Il est important pour ne pas apporter de graphite gênant sur la toile, de réaliser le dessin avec un crayon aquarellable qui permet, lorsque vous peindrez la première couche de peinture, de diluer à son avantage le trait. Sinon cela pose problème sur des tons chaires notamment où le trait au crayon est souvent indispensable.

En effet, rien de plus énervant de retrouver le trait de crayon gris sous la peinture, malgré le nombre de couche de peinture superposée.

Effectuer un jus maigre :

Il est CAPITAL de bien respecter cette règle d’OR : GRAS SUR MAIGRE !
C’est à dire clairement, la couche de dessus doit être plus grasse en huile que la couche de dessous. En effet si vous ne respectez pas ce théorème, vous aurez par la suite des problèmes chimiques au cours du temps . N’oublions pas que la peinture c’est aussi de la chimie !

Pour cette raison, nous réalisons un premier jus (essence de térébenthine + pigments) qui permettra de valider votre dessin au crayon aquarellable avec des premières couleurs. Profitez de cette étape qui est une ébauche de couleur pour tester vos effets de contrastes et jeux de couleurs.

Les différentes couches :

Contrairement à l’idée reçue que l’on peut corriger les erreurs en recouvrant une couche successive de peinture, la peinture à l’huile ne demande pas énormément de couches de pigments. En générale 2 ou 3 couches suffisent !
Il est conseillé de commencer par les tons les plus sombres et terminer par les clairs mais ce n’est pas une obligation.

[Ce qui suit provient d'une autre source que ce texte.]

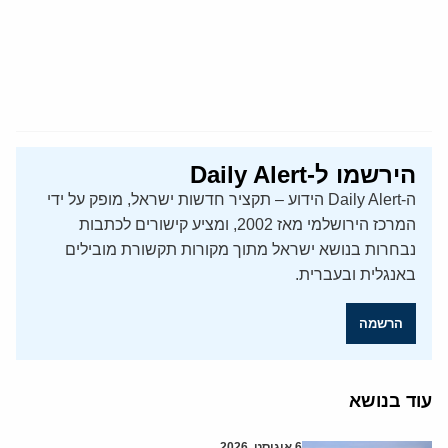
הירשמו ל-Daily Alert
ה-Daily Alert הידוע – תקציר חדשות ישראל, מופק על ידי
המרכז הירושלמי מאז 2002, ומציע קישורים לכתבות
נבחרות בנושא ישראל מתוך מקורות תקשורת מובילים
באנגלית ובעברית.
הרשמה
עוד בנושא
6 אוגוסט, 2026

En effet, avec des pigments blancs en sous-couche, il sera difficile d’appliquer par la suite une couche foncée sur celle-ci, les pigments blancs seront souvent visibles ( à moins que cela soit l’effet désiré !). Donc attention de bien veiller à soigner la première couche grasse qui donnera une base indispensable au bon rendu du tableau.

La « première vrai couche », après le jus, demande d’incorporer un médium qui apportera au fur et à mesure de l’huile supplémentaire pour respecter la fameuse règle Gras sur maigre.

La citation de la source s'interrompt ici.